— Task item —
Can you transcribe every entry word for word, skipping the images?

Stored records

════

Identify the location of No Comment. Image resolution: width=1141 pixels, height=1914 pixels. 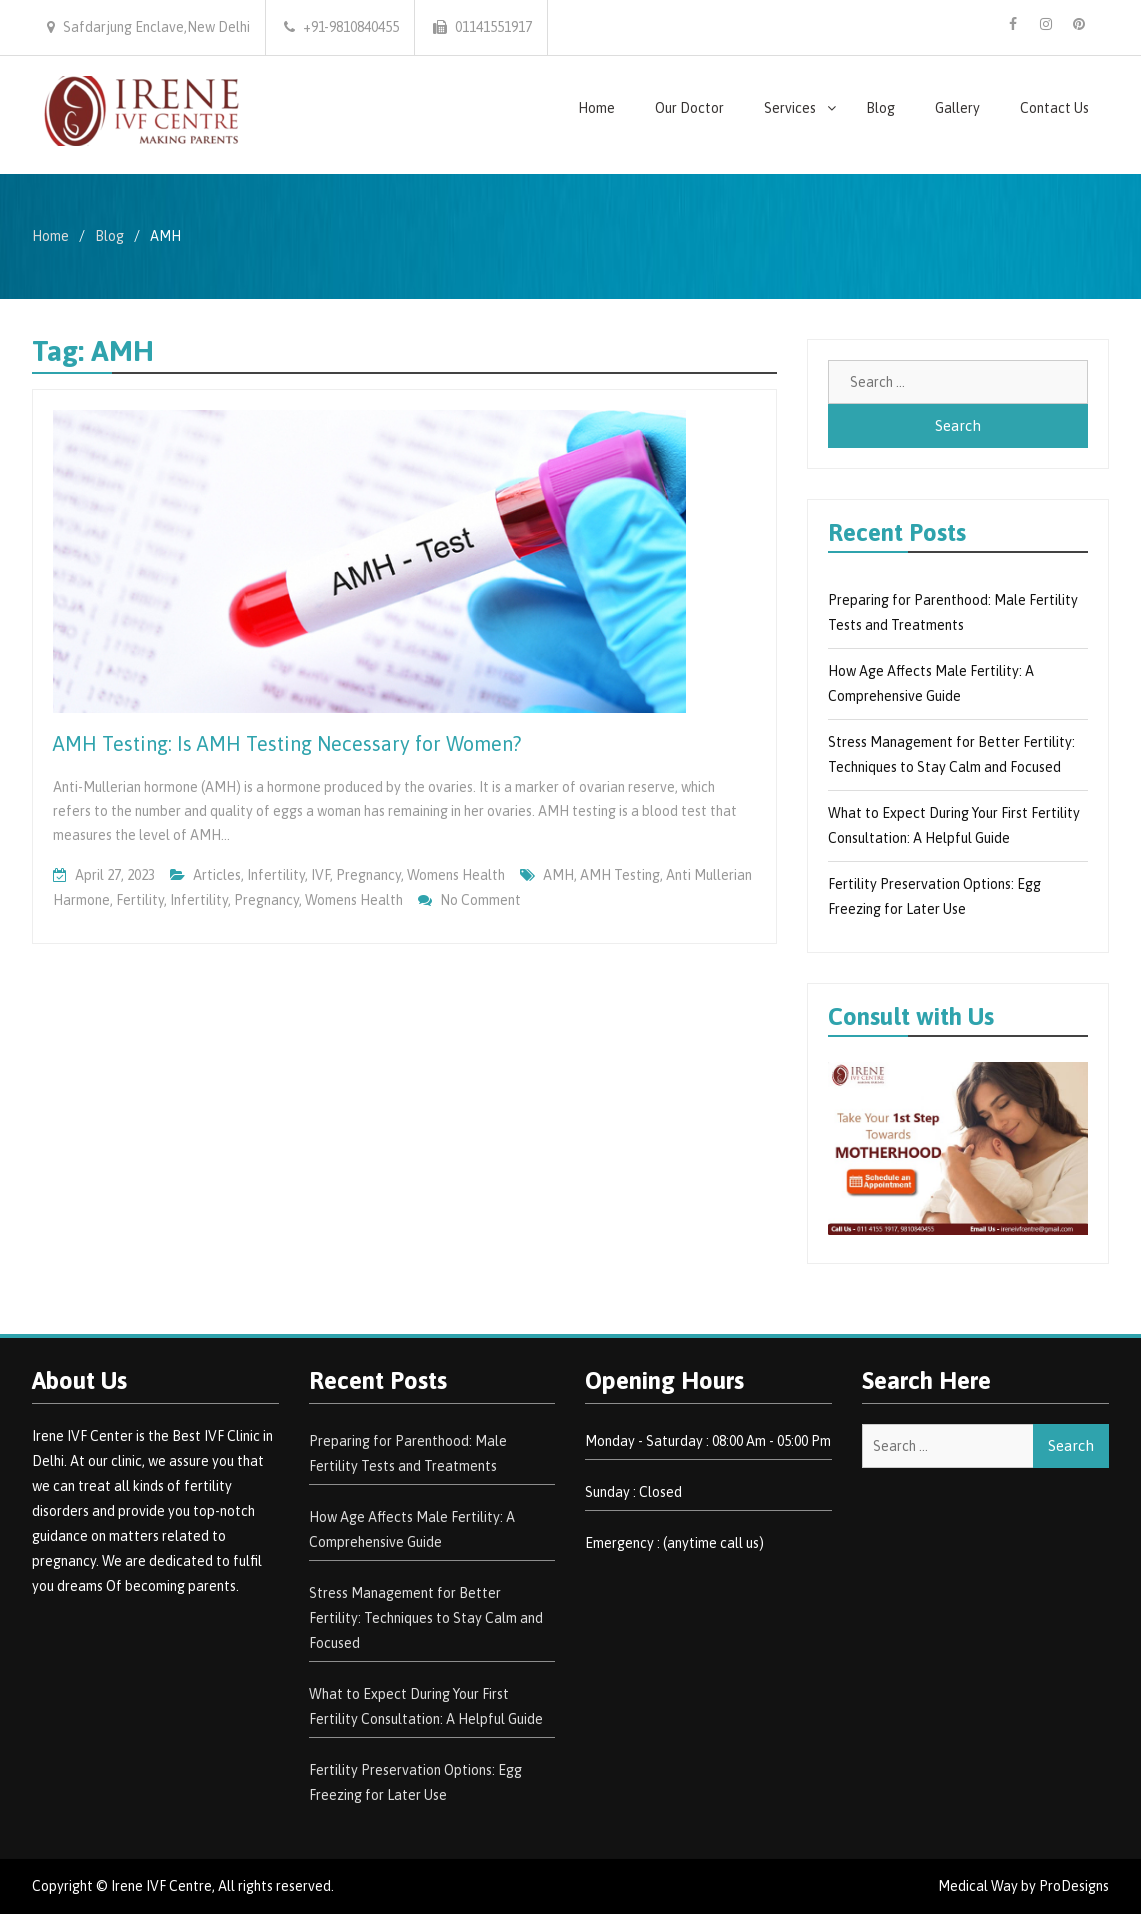
(480, 900).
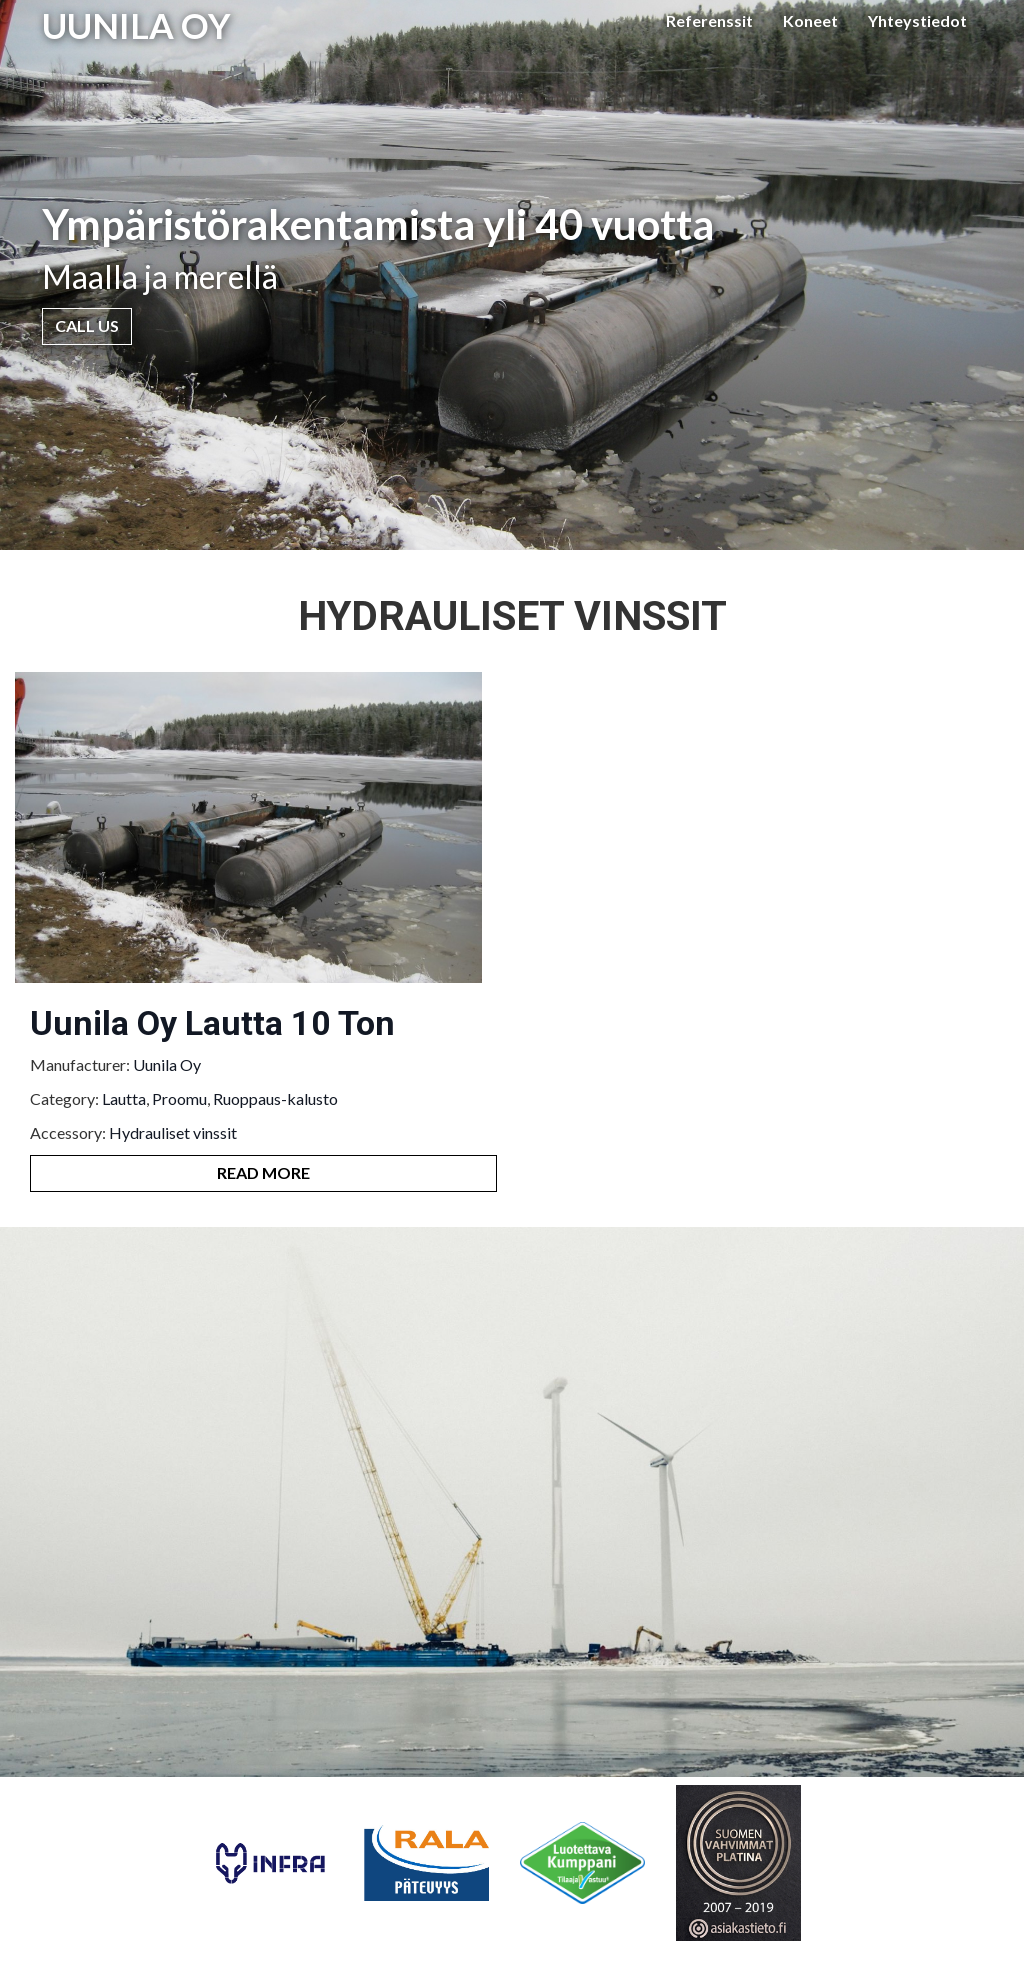  I want to click on Yhteystiedot, so click(917, 20).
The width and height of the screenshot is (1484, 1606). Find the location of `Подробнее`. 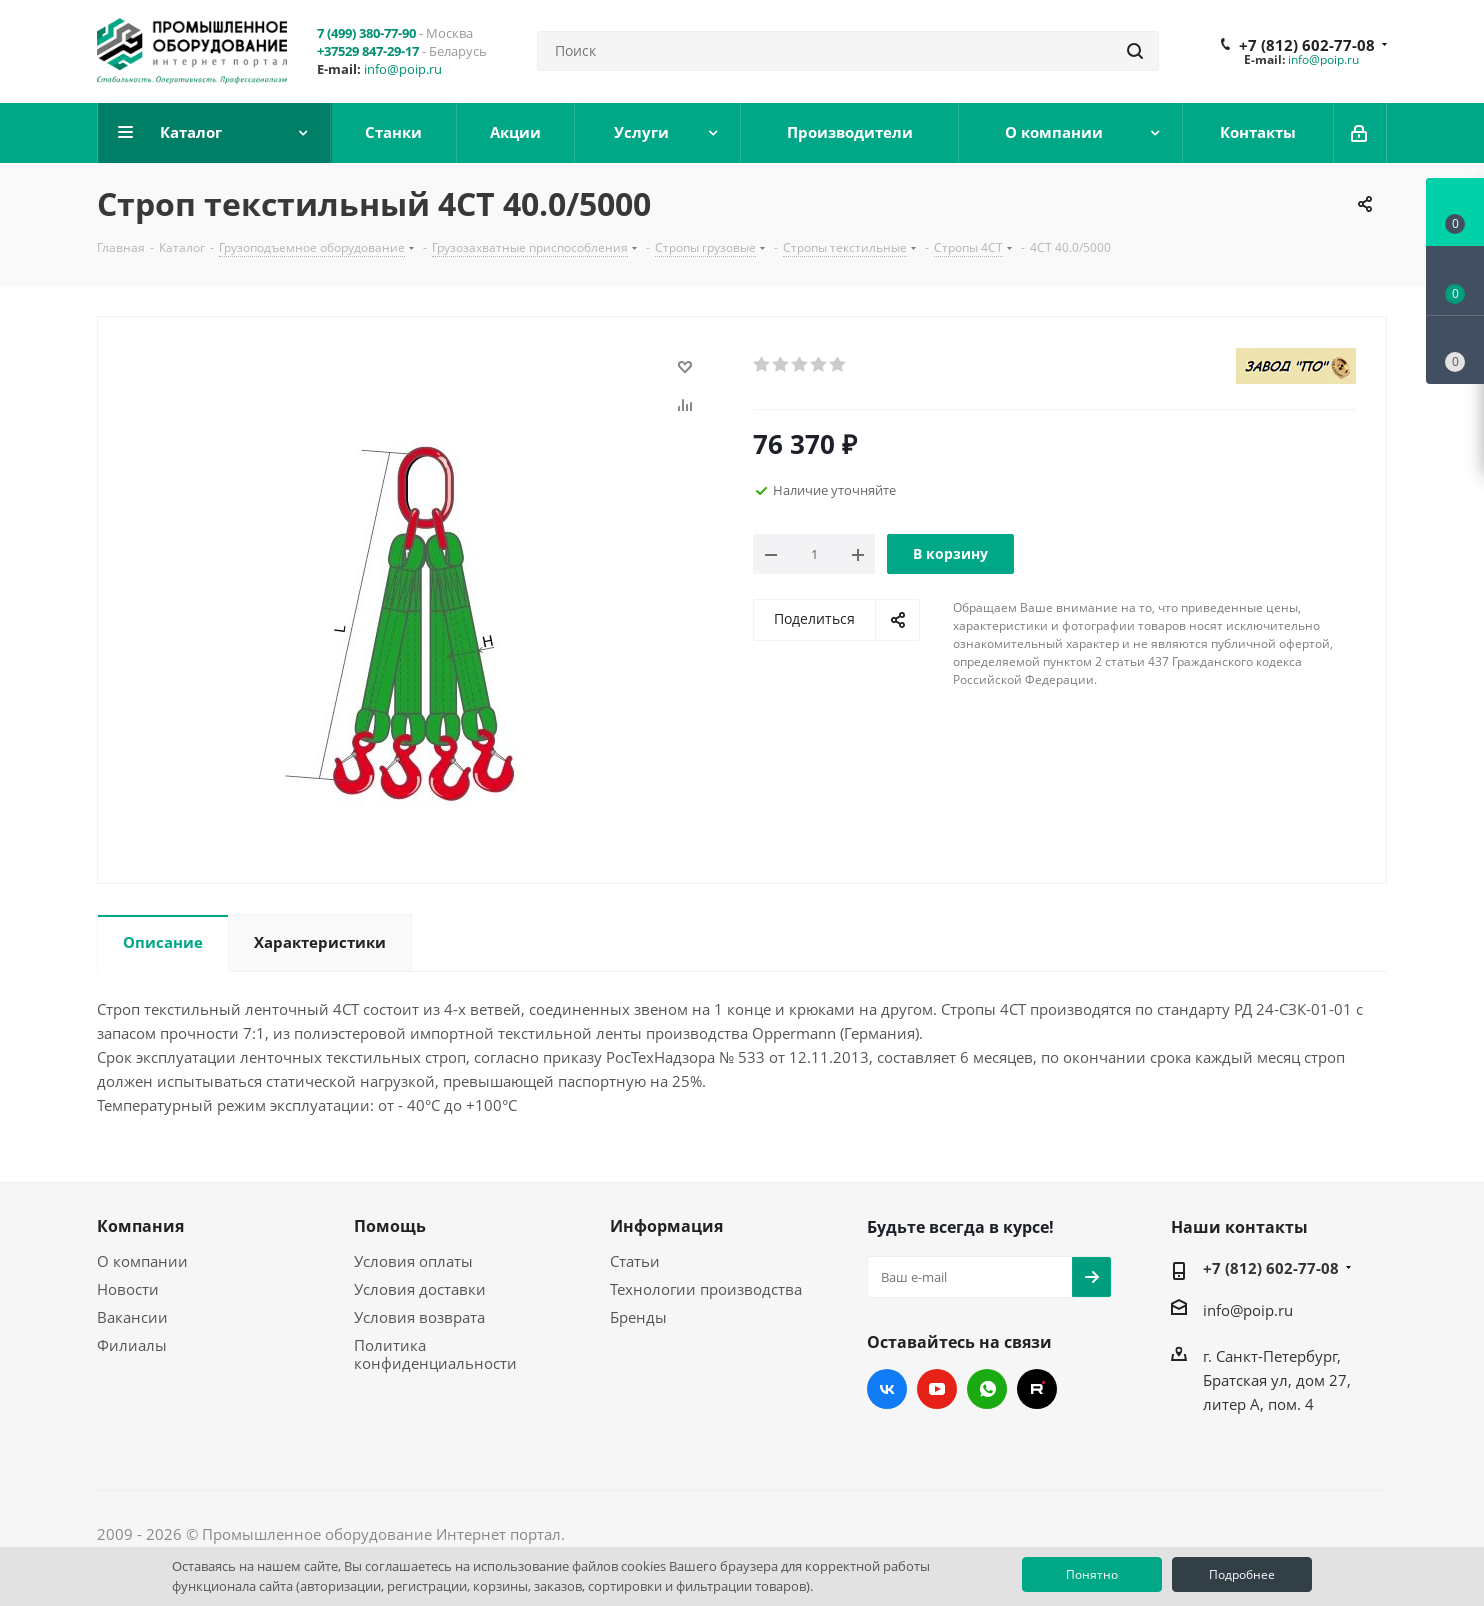

Подробнее is located at coordinates (1242, 1574).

════

— Written reply —
Identify the location of No Comment. Image resolution: width=1141 pixels, height=1914 pixels. 
(480, 900).
  I want to click on Yhteystiedot, so click(917, 20).
The width and height of the screenshot is (1484, 1606). Find the location of `Подробнее`. 

Подробнее is located at coordinates (1242, 1574).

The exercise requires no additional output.